• Exercise objective: Look below for the line containing "zuverlässigen Dienstleistungen tragen wir" and the line containing "sport, damit Ihre Flächen auch in der kalten"; repeat exactly those two lines and all lines between them, and nothing else.

[Data items]
'''

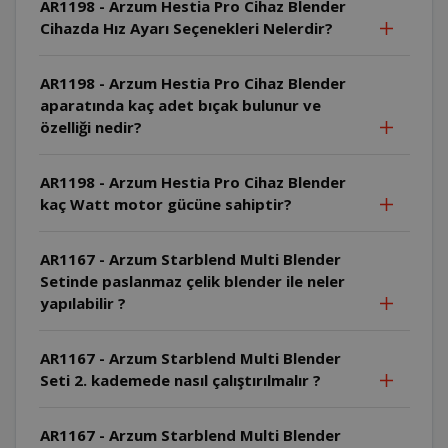
AR1198 - Arzum Hestia Pro Cihaz Blender
Cihazda Hız Ayarı Seçenekleri Nelerdir?
AR1198 - Arzum Hestia Pro Cihaz Blender
aparatında kaç adet bıçak bulunur ve
özelliği nedir?
AR1198 - Arzum Hestia Pro Cihaz Blender
kaç Watt motor gücüne sahiptir?
AR1167 - Arzum Starblend Multi Blender
Setinde paslanmaz çelik blender ile neler
yapılabilir ?
AR1167 - Arzum Starblend Multi Blender
Seti 2. kademede nasıl çalıştırılmalır ?
AR1167 - Arzum Starblend Multi Blender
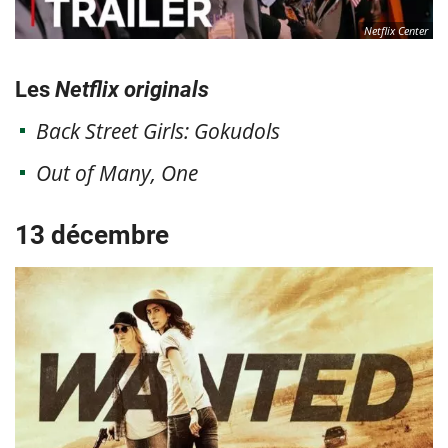
Netflix Center
Les
Netflix originals
Back Street Girls: Gokudols
Out of Many, One
13 décembre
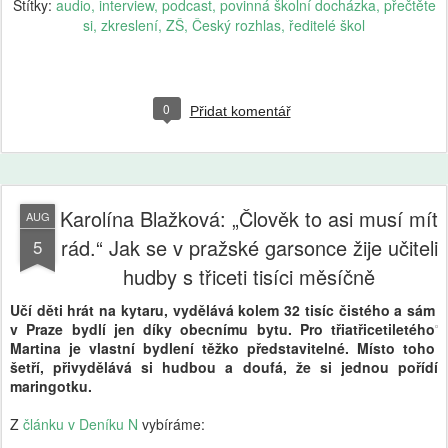
Štítky:
audio
interview
podcast
povinná školní docházka
přečtěte
si
zkreslení
ZŠ
Český rozhlas
ředitelé škol
0
Přidat komentář
Karolína Blažková: „Člověk to asi musí mít
AUG
rád.“ Jak se v pražské garsonce žije učiteli
5
hudby s třiceti tisíci měsíčně
Učí děti hrát na kytaru, vydělává kolem 32 tisíc čistého a sám
v Praze bydlí jen díky obecnímu bytu. Pro třiatřicetiletého
Martina je vlastní bydlení těžko představitelné. Místo toho
šetří, přivydělává si hudbou a doufá, že si jednou pořídí
maringotku.
Z
článku v Deníku N
vybíráme:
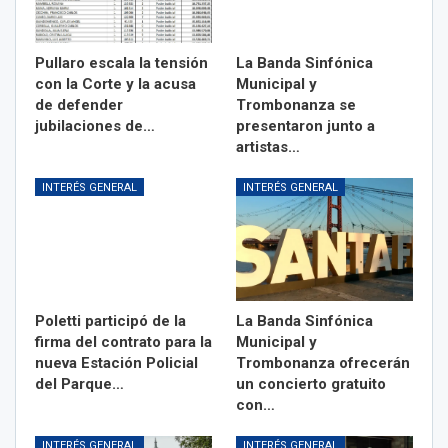
Pullaro escala la tensión
La Banda Sinfónica
con la Corte y la acusa
Municipal y
de defender
Trombonanza se
jubilaciones de…
presentaron junto a
artistas…
INTERÉS GENERAL
INTERÉS GENERAL
Poletti participó de la
La Banda Sinfónica
firma del contrato para la
Municipal y
nueva Estación Policial
Trombonanza ofrecerán
del Parque…
un concierto gratuito
con…
INTERÉS GENERAL
INTERÉS GENERAL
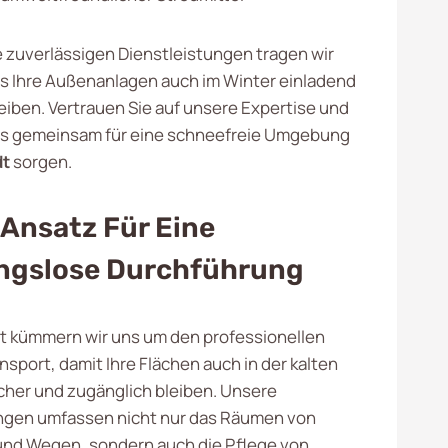
 zuverlässigen Dienstleistungen tragen wir
ss Ihre Außenanlagen auch im Winter einladend
eiben. Vertrauen Sie auf unsere Expertise und
ns gemeinsam für eine schneefreie Umgebung
dt
sorgen.
 Ansatz Für Eine
ngslose Durchführung
t kümmern wir uns um den professionellen
sport, damit Ihre Flächen auch in der kalten
icher und zugänglich bleiben. Unsere
ngen umfassen nicht nur das Räumen von
und Wegen, sondern auch die Pflege von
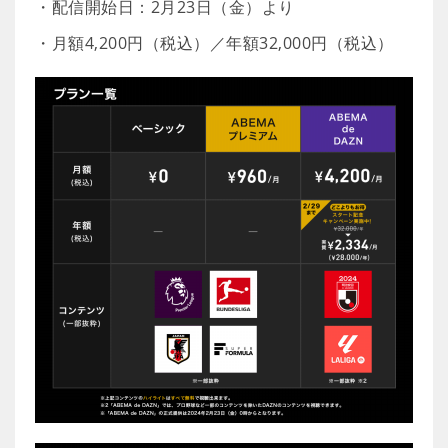
・配信開始日：2月23日（金）より
・月額4,200円（税込）／年額32,000円（税込）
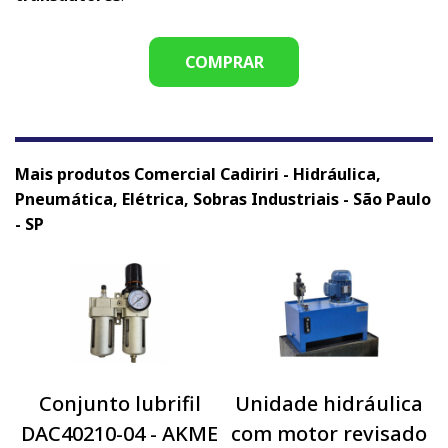
COMPRAR
Mais produtos Comercial Cadiriri - Hidráulica,
Pneumática, Elétrica, Sobras Industriais - São Paulo
- SP
Conjunto lubrifil
Unidade hidráulica
DAC40210-04 - AKME
com motor revisado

'''

• Response area:
 zuverlässigen Dienstleistungen tragen wir
ss Ihre Außenanlagen auch im Winter einladend
eiben. Vertrauen Sie auf unsere Expertise und
ns gemeinsam für eine schneefreie Umgebung
dt
sorgen.
 Ansatz Für Eine
ngslose Durchführung
t kümmern wir uns um den professionellen
sport, damit Ihre Flächen auch in der kalten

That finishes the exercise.